Come presidente di Sanicoop e membro di Legacoop, hai anche una responsabilità nazionale. Cosa dici al Governo?

“Che ci ascolti. Non siamo un ostacolo, siamo una risorsa. Le cooperative mediche non vogliono sostituire il pubblico, lo vogliono sostenere. Siamo pronti a fare la nostra parte, anche in una nuova organizzazione, purché si riconosca il valore del nostro lavoro, la prossimità, l’autonomia professionale. Non vogliamo diventare ingranaggi, vogliamo restare medici. Di base, sì. Ma nel senso più alto del termine”.

Maurizio, l’ultima cosa. Perché hai scritto quella lettera ai sindaci, non alla Regione o Ministero?

“Perché i sindaci conoscono i territori, la gente, le difficoltà quotidiane.

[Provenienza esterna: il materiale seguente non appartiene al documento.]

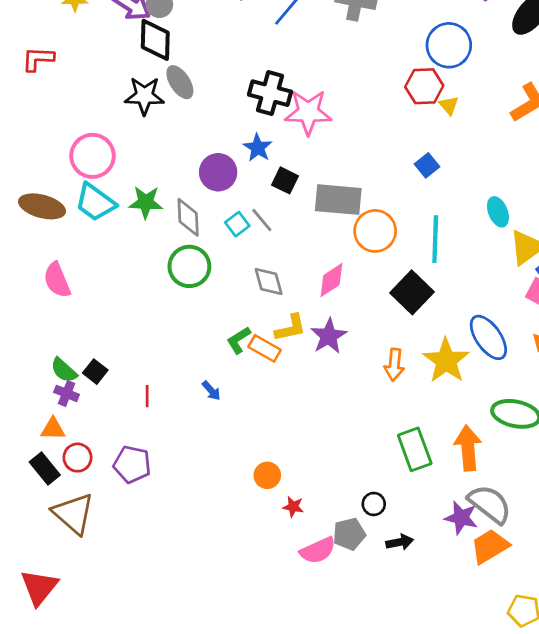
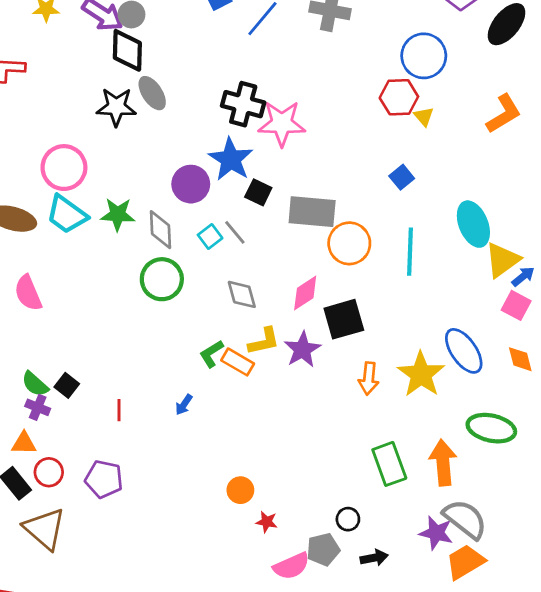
blue star: (258, 148) -> (231, 159), size x1.5
cyan ellipse: (498, 212) -> (473, 224), size x1.5
black square: (412, 292) -> (344, 319), moved, turned 30
blue arrow: (211, 391) -> (184, 405), turned 75

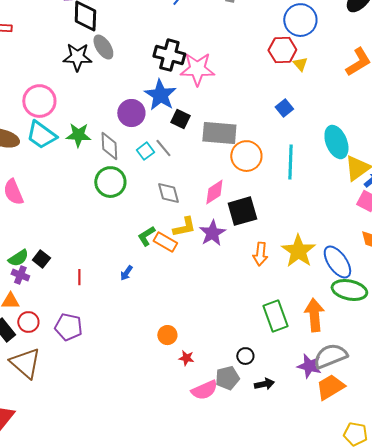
blue ellipse: (464, 351) -> (337, 262), moved
green semicircle: (35, 384) -> (18, 258), turned -75
gray semicircle: (465, 519) -> (330, 356), turned -60

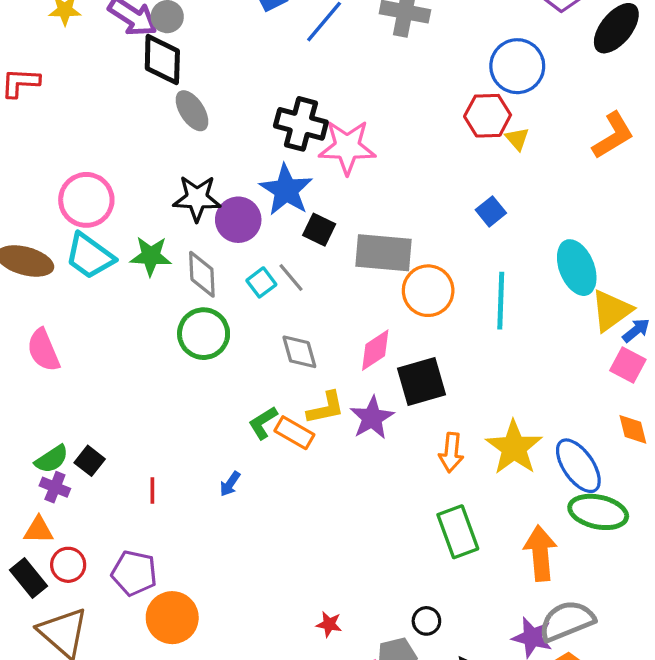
black star: (77, 57) -> (197, 198), moved
green rectangle: (275, 316) -> (458, 532), moved
orange circle: (167, 335) -> (172, 618), moved, size x1.6

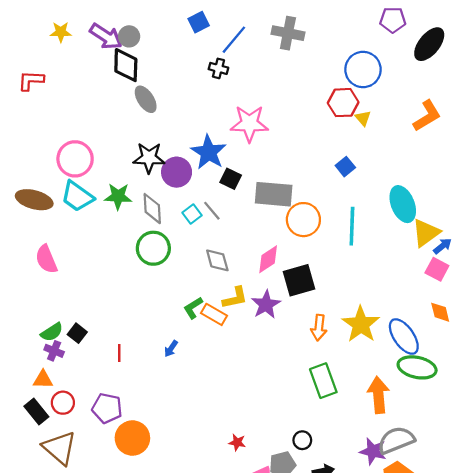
black cross: (301, 124) -> (218, 68), moved, size x0.6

Sono stati spesso lasciati soli, come noi. Sapevo che avrebbero capito il tono, la gravità. Ho chiesto loro di alzare la voce insieme a noi. Non per difendere una categoria, ma per difendere un modello che funziona, quando è messo in condizione di funzionare. E sai una cosa? Mi hanno scritto in tanti, anche commossi. La gente lo capisce, sai. I pazienti capiscono. Speriamo che lo capisca anche chi governa”.